Children and adolescents with complex trauma often have negative thoughts, emotions, or beliefs about themselves or the world and will many times experience uncomfortable sensations in their body due to living with constant stress. Unaddressed, the affects on the body have been known to develop into chronic physical illnesses carrying into adulthood.
In the cases of complex trauma, typical psychotherapy approaches and amount of sessions are not successful at maintaining prolonged healing because of the deeply rooted issues and needs of the individual which encompasses their entire being - physical, emotional, social, cognitive, spiritual. Evidence shows that to holistically address the individual, a therapist/counselor will need to work with all of these domains while grounding the person in safety - safety in their body, safety in their mind, safety in their emotions, and safety in their beliefs and relationships with self and others.
The effects of ongoing complex trauma on the individual are
wide-ranging and long-term.
Signs & Symptoms of Trauma in School Age Children/Adolescents:
Self-harm urges are not uncommon in adolescents and young adults who will tend to keep it a secret due to feelings of shame. It's normal to need ways to cope with really painful emotions or thoughts. Self-harm is an unhealthy way of coping and can be dangerous. One of the most common methods is cutting with a sharp object, others feel an impulse to burn themselves, pull out their hair, pick at their wounds, hit themselves or throw themselves at hard objects which can lead to broken bones.
Self-harm is associated with anxiety, depression, trauma, eating disorders, and other mental illnesses. By self-harming the individual may be stimulating their endorphins or pain-killing hormones making them feel better for that moment or they may be trying to feel something because of emotional numbness. The cycling feelings of shame and release from emotional pain can lead to a long-time habit.

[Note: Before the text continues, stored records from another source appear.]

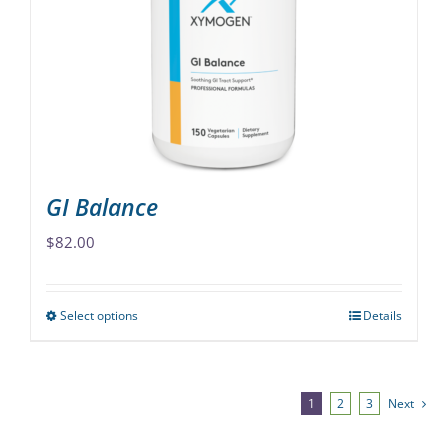
may
be
chosen
on
the
product
page
GI Balance
$
82.00
Select options
Details
This
product
has
multiple
1
2
3
Next
variants.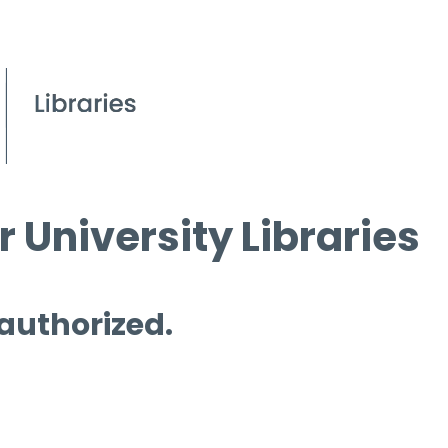
 University Libraries
 authorized.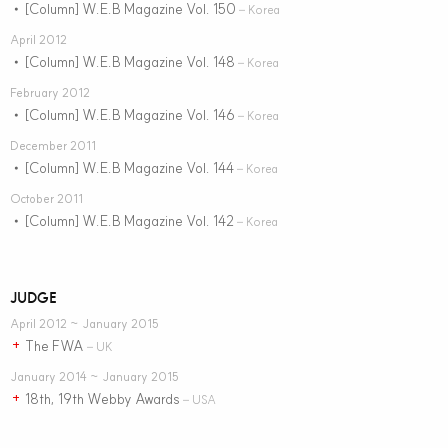
[Column] W.E.B Magazine Vol. 150
•
– Korea
April 2012
[Column] W.E.B Magazine Vol. 148
•
– Korea
February 2012
[Column] W.E.B Magazine Vol. 146
•
– Korea
December 2011
[Column] W.E.B Magazine Vol. 144
•
– Korea
October 2011
[Column] W.E.B Magazine Vol. 142
•
– Korea
JUDGE
April 2012 ~ January 2015
The FWA
+
– UK
January 2014 ~ January 2015
18th, 19th Webby Awards
+
– USA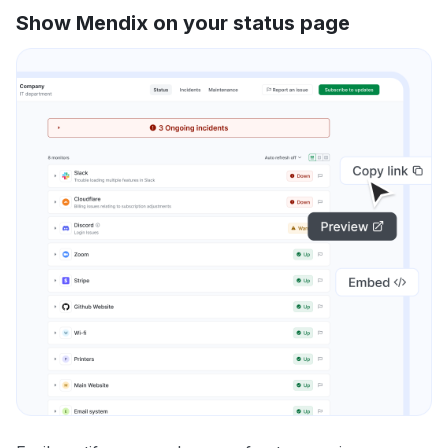
Show Mendix on your status page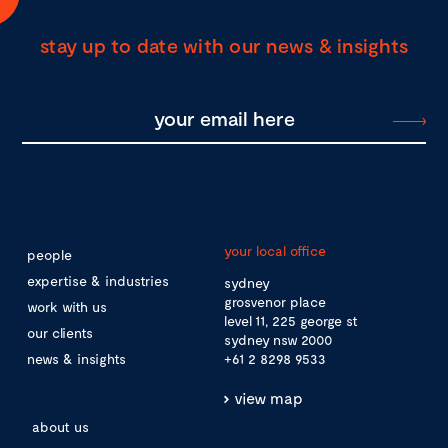
stay up to date with our news & insights
your local office
people
expertise & industries
sydney
grosvenor place
work with us
level 11, 225 george st
our clients
sydney nsw 2000
news & insights
+61 2 8298 9533
view map
about us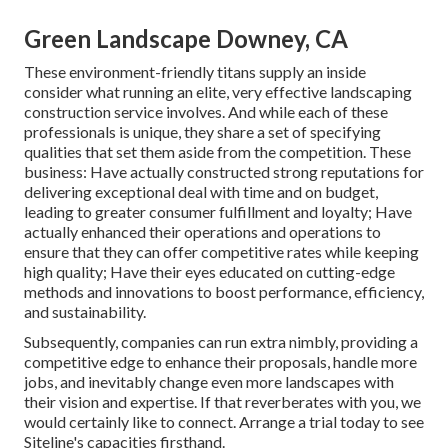
Green Landscape Downey, CA
These environment-friendly titans supply an inside
consider what running an elite, very effective landscaping
construction service involves. And while each of these
professionals is unique, they share a set of specifying
qualities that set them aside from the competition. These
business: Have actually constructed strong reputations for
delivering exceptional deal with time and on budget,
leading to greater consumer fulfillment and loyalty; Have
actually enhanced their operations and operations to
ensure that they can offer competitive rates while keeping
high quality; Have their eyes educated on cutting-edge
methods and innovations to boost performance, efficiency,
and sustainability.
Subsequently, companies can run extra nimbly, providing a
competitive edge to enhance their proposals, handle more
jobs, and inevitably change even more landscapes with
their vision and expertise. If that reverberates with you, we
would certainly like to connect.
Arrange a trial
today to see
Siteline's capacities firsthand.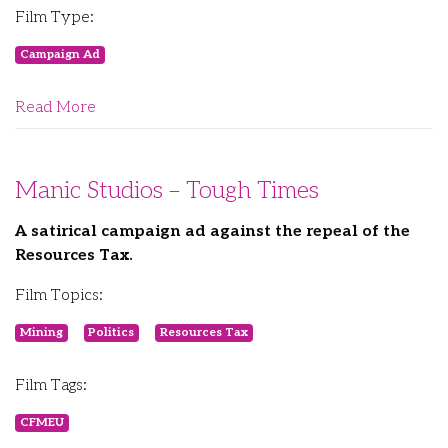
Film Type:
Campaign Ad
Read More
Manic Studios – Tough Times
A satirical campaign ad against the repeal of the
Resources Tax.
Film Topics:
Mining
Politics
Resources Tax
Film Tags:
CFMEU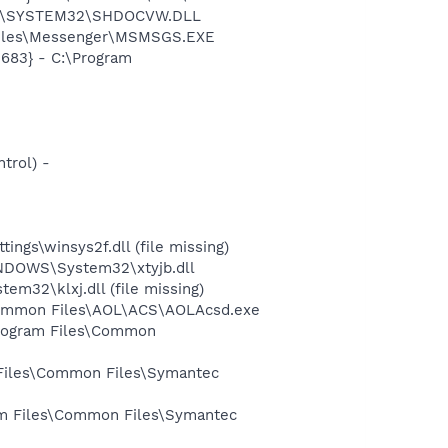
OWS\SYSTEM32\SHDOCVW.DLL
 Files\Messenger\MSMSGS.EXE
683} - C:\Program
trol) -
ngs\winsys2f.dll (file missing)
NDOWS\System32\xtyjb.dll
32\klxj.dll (file missing)
s\Common Files\AOL\ACS\AOLAcsd.exe
Program Files\Common
 Files\Common Files\Symantec
ram Files\Common Files\Symantec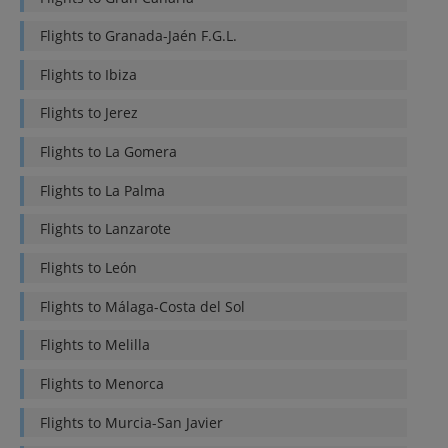
Flights to
Granada-Jaén F.G.L.
Flights to
Ibiza
Flights to
Jerez
Flights to
La Gomera
Flights to
La Palma
Flights to
Lanzarote
Flights to
León
Flights to
Málaga-Costa del Sol
Flights to
Melilla
Flights to
Menorca
Flights to
Murcia-San Javier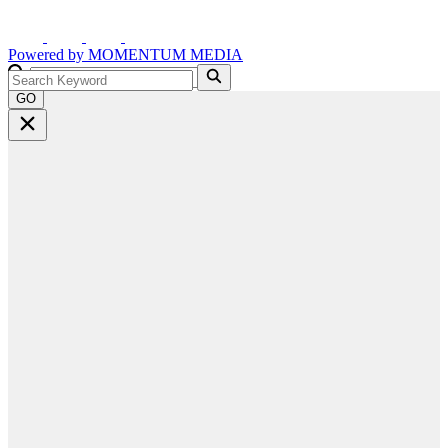
Powered by
MOMENTUM
MEDIA
GO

Caregivers need to be prepared to listen without judgment even though the thought of the self-harm can be uncomfortable. Trying to make the child/adolescent stop can lead to further shame and an increase in hidden self-harm. Offering to be there and to get them help is a crucial first step.
*See the Resources page for further information as well as a crisis line. There are also app ideas once your child/adolescent is in professional therapy and ready to address the self-harm while utilizing healthier coping skills.
Adolescents go through normal moodiness, irritability, and pushing away of a caregiver. Someone with suicidal thoughts may talk about ending their life, feeling hopeless, having no reason to live, being a burden, or feeling trapped. Should you notice indications of hopelessness or worthlessness, withdrawal from normal activities and friendships, or expressions of suicidal thinking, then get support.
Do not be afraid to have a conversation with your child/adolescent about suicide. Listen without judgment, validate their feelings, and resist offering quick solutions. You could say..."It sounds like you've been dealing with a lot lately. Does it ever get so tough that you think about ending your life?"
Call 988 if your child/adolescent is currently in a crisis.
Call 911 if the crisis is immediate!
An officer will transport your child/adolescent to a local hospital for medical care and evaluation.
*See the Resources page for further information. There are also app ideas for your child/adolescent to have a safety plan with them. This safety plan should be developed with a professional therapist and the child/adolescent in order for it to be effectively utilized.